Good news for Trinidad and Tobago's nationals stranded on cruise liners begging to come home.
Yesterday, in an about-turn, Minister of National Security Stuart Young announced a decision to allow T&T seafarers to return home before the borders are officially reopened.
The decision came even as T&T was declared COVID-free - but with a warning not to get complacent.
The fact is that all patients who had tested positive have been treated and are now back home. Nobody has tested positive for COVID-19 in more than a month and T&T’s death rate from the virus remains at eight.
That is indeed good news. But it does not mean that all is well and citizens have been urged to remain alert and do all that is required to ensure we stay that way.
There are thousands of T&T nationals stranded across the globe, from India to New York to Florida and up the islands of the Caribbean.
The reopening of the borders is expected to be the last phase of the reopening process and understandably so. After all, it was because of a number of factors, including locking down our borders so early in the game, that we are at the point that we are today.
There is no doubt that it is a difficult time for citizens and their families uncertain of when they will be allowed back home. The nation felt some of that when one crew member of the Disney Fantasy, Nalini Durgah, admitted that her heart broke when the vessel came 12 miles off T&T's north coast to refuel yesterday.
It was a case of so close and yet so far away. Looking yearningly at the Trinidad landmass as the vessel they were on was being refuelled, Durgah and 49 other T&T nationals stranded at sea since March had bittersweet feelings as they had not yet been given the all-clear for entry.
But in about-turn to an earlier policy hours later, Minister Young announced that the borders will be opened to allow those on cruise ships to return home on a “regulated and scheduled basis.”

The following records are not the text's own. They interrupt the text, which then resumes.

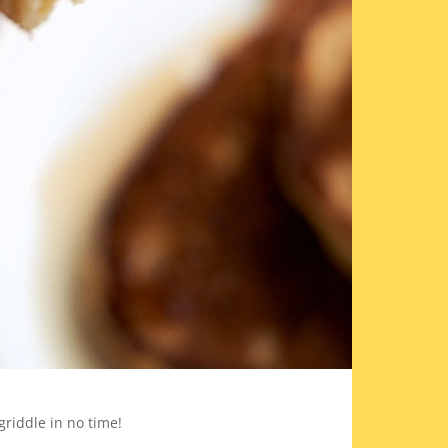
riddle in no time!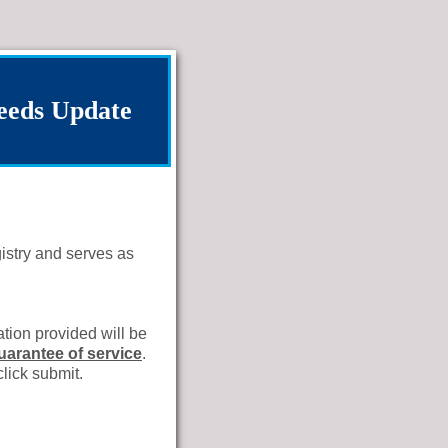
eeds Update
istry and serves as
tion provided will be
guarantee of service
.
click submit.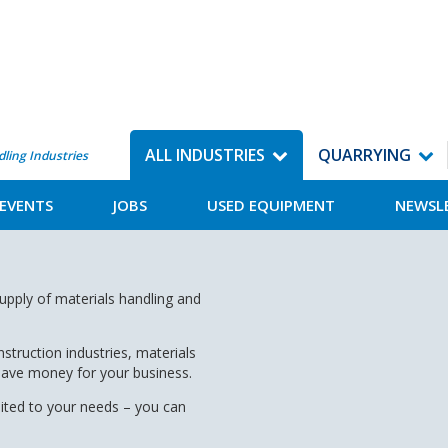
ALL INDUSTRIES
QUARRYING
dling Industries
EVENTS
JOBS
USED EQUIPMENT
NEWSL
upply of materials handling and
struction industries, materials
save money for your business.
uited to your needs – you can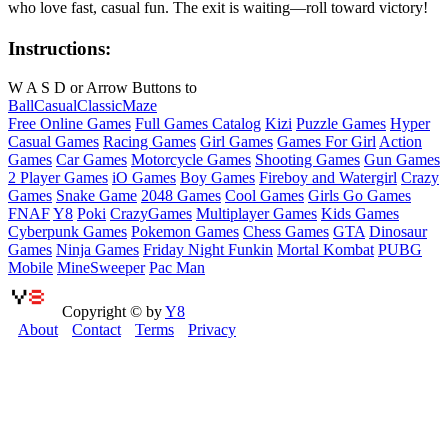
who love fast, casual fun. The exit is waiting—roll toward victory!
Instructions:
W A S D or Arrow Buttons to
Ball
Casual
Classic
Maze
Free Online Games
Full Games Catalog
Kizi
Puzzle Games
Hyper
Casual Games
Racing Games
Girl Games
Games For Girl
Action
Games
Car Games
Motorcycle Games
Shooting Games
Gun Games
2 Player Games
iO Games
Boy Games
Fireboy and Watergirl
Crazy
Games
Snake Game
2048 Games
Cool Games
Girls Go Games
FNAF
Y8
Poki
CrazyGames
Multiplayer Games
Kids Games
Cyberpunk Games
Pokemon Games
Chess Games
GTA
Dinosaur
Games
Ninja Games
Friday Night Funkin
Mortal Kombat
PUBG
Mobile
MineSweeper
Pac Man
Copyright © by
Y8
About
Contact
Terms
Privacy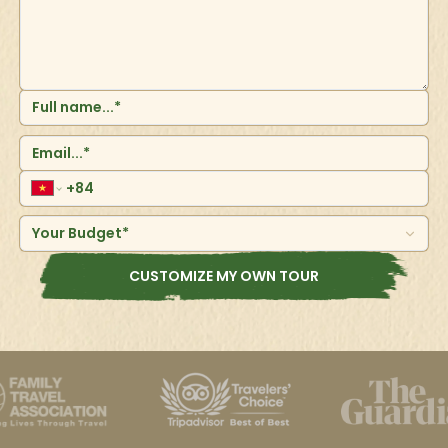
central Vietnam and the largest city in the region. It is
also the tourism hub on the west coast blessed with
beautiful sunsets against a backdrop of lush
mountains. This port city on the South China Sea has
large areas of soft, ivory-white sand and clear blue
waters making it an ideal place for a beach vacation
and outdoor activities such as surfing, snorkeling,
kayaking and jet-skiing. Da Nang is in easy reach of
several UNESCO World Heritage Sites such as Hoi An
ancient town, Hue and the My Son Sanctuary.
Your Budget*
CUSTOMIZE MY OWN TOUR
Hoi An
One of the oldest cities in Asia, Hoi An town is in central
Vietnam and was declared a UNESCO World Heritage
Site in 1999 thanks to its 800 historic buildings. Today,
its iconic yellow ochre facades, a quaint riverfront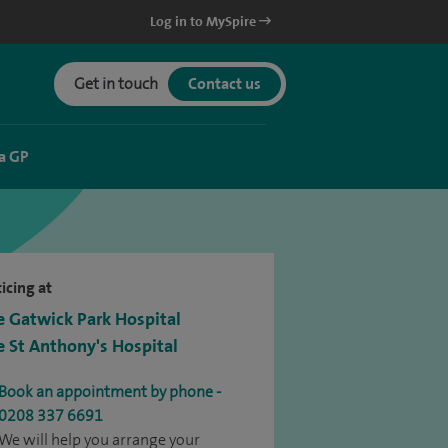
Log in to MySpire
Get in touch
Contact us
a GP
icing at
e Gatwick Park Hospital
e St Anthony's Hospital
Book an appointment by phone -
0208 337 6691
We will help you arrange your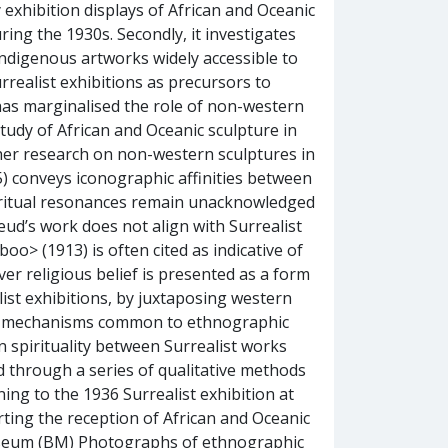
by exhibition displays of African and Oceanic
ring the 1930s. Secondly, it investigates
indigenous artworks widely accessible to
rrealist exhibitions as precursors to
 has marginalised the role of non-western
 study of African and Oceanic sculpture in
rther research on non-western sculptures in
5) conveys iconographic affinities between
piritual resonances remain unacknowledged
reud’s work does not align with Surrealist
oo> (1913) is often cited as indicative of
ever religious belief is presented as a form
list exhibitions, by juxtaposing western
ay mechanisms common to ethnographic
spirituality between Surrealist works
 through a series of qualitative methods
ing to the 1936 Surrealist exhibition at
arting the reception of African and Oceanic
Museum (BM) Photographs of ethnographic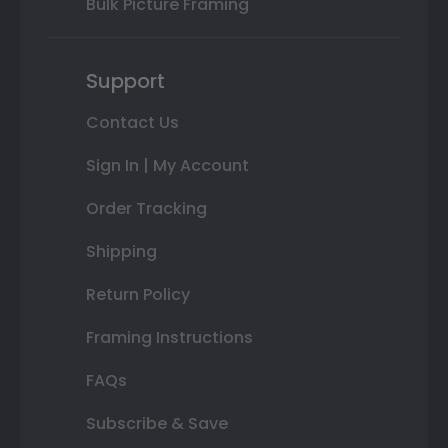
Bulk Picture Framing
Support
Contact Us
Sign In | My Account
Order Tracking
Shipping
Return Policy
Framing Instructions
FAQs
Subscribe & Save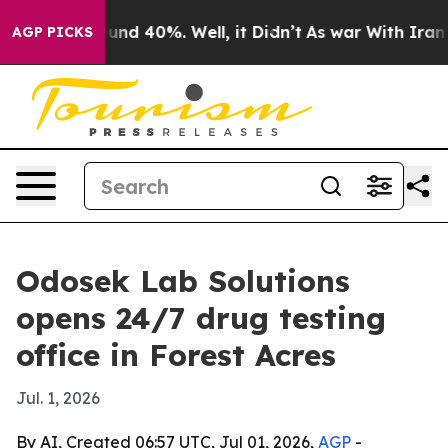
oor Around 40%. Well, it Didn’t
As war With Iran Dro
AGP PICKS
Odosek Lab Solutions
opens 24/7 drug testing
office in Forest Acres
Jul. 1, 2026
By AI, Created 06:57 UTC, Jul 01, 2026,
AGP
-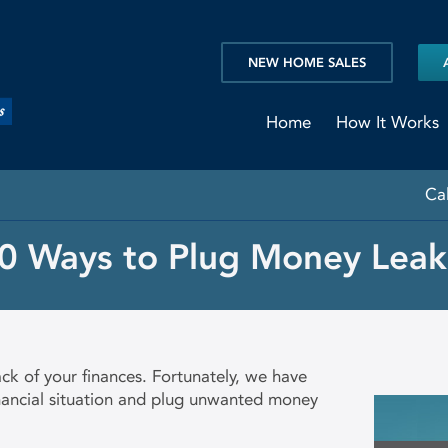
NEW HOME SALES
Home
How It Works
Ca
0 Ways to Plug Money Leak
ck of your finances. Fortunately, we have
inancial situation and plug unwanted money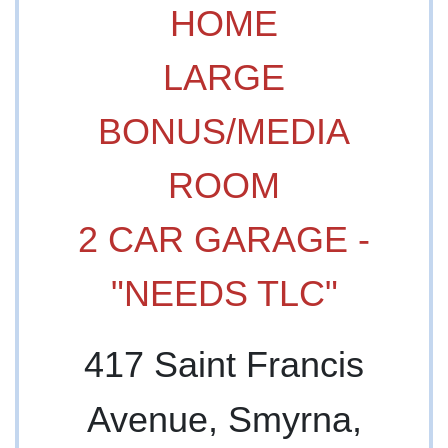
HOME
LARGE
BONUS/MEDIA
ROOM
2 CAR GARAGE -
"NEEDS TLC"
417 Saint Francis
Avenue, Smyrna,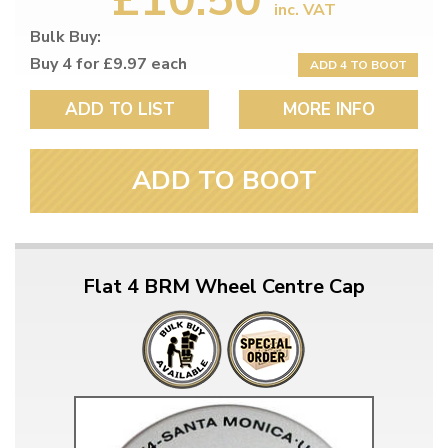
inc. VAT
Bulk Buy:
Buy 4 for £9.97 each
ADD 4 TO BOOT
ADD TO LIST
MORE INFO
ADD TO BOOT
Flat 4 BRM Wheel Centre Cap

It is understandable that things have to be done in a regulated and streamlined way. And we hope that T&T nationals stranded in various parts of the world will be allowed to come home and soon.
Trinidad and Tobago, from all accounts, has not just flattened the curve but reached the point of no more confirmed cases.
We hope, however, that the testing will not stop. Without it, we will never know. COVID-19 has wreaked havoc on economies across the globe and even on our own economy where so many people are now unemployed and which has put a heavy, additional cost on the national treasury. We thus also hope that the Ministry of Health and healthcare officials will keep up the good work and maintain their intensity in the fight to ensure the virus is kept away.